User representation modeling is a critical component of personalized recommendation systems, making it both representative and scalable is a key challenge frequently discussed in ML system design interviews. At WWW ’24, Meta published an insightful paper[1] on their online user modeling framework, which presents valuable design discussions and considerations. In this post, I’ll deep-dive this work using the Machine Learning System Design structure to help us refine our user modeling designs—whether for interviews or real-world applications.
Problem Formulation
Design a large-scale user representation system for a social media platform with billions of users. The system should support various downstream personalized recommendation and ranking models.
Problem Clarification
- Scale and scope
- User scale: the system needs to serve billions of users, including hundreds of millions of daily active users (DAU).
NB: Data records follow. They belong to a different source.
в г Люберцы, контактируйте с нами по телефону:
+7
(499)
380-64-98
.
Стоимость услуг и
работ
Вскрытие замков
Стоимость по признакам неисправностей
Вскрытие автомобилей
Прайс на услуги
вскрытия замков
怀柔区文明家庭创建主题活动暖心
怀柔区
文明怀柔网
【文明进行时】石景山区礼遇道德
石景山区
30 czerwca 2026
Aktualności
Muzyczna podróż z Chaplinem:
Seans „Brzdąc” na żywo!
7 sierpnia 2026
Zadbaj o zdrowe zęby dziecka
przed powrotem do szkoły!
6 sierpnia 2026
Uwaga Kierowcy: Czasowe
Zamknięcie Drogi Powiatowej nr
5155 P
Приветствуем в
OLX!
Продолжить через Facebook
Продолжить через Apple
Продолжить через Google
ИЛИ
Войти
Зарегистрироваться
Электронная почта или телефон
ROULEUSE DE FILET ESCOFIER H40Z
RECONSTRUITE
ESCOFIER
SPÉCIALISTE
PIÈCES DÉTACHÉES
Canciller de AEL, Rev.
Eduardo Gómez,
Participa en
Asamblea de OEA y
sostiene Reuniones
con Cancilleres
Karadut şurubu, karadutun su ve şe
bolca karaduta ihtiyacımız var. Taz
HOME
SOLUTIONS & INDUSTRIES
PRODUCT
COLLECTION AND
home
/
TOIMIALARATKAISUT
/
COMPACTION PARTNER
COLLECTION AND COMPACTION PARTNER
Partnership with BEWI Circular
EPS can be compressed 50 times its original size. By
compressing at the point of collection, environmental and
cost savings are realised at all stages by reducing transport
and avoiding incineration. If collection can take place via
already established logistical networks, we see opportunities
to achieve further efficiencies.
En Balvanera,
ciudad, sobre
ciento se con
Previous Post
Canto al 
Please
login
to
- Downstream task scale: support a broad range of personalization models, such as ads ranking, feed recommendations, and other content-driven recommendations.
- Quality requirements
- Generate representative and fresh user embeddings to ensure high ranking qualities in downstream tasks
- Embeddings should be generalizable and consistent across multiple downstream tasks to maintain cohesive personalization efforts.
- Feature dynamics
- User features are expected to change frequently and significantly over time
- Latency constraints
- The system should be able to handle requests with a serving latency of 30ms or less.
- Offline vs. online
- Given the dynamic nature of user features, the system should support online inference
Objectives
ML Objectives
- Inputs: vast amounts of user behavior data and profile features collected from the platform
- Outputs: user embeddings that support hundreds of downstream ranking and recommendation models
- Embedding quality: ensure high-quality embeddings that improve the performance of downstream ranking tasks.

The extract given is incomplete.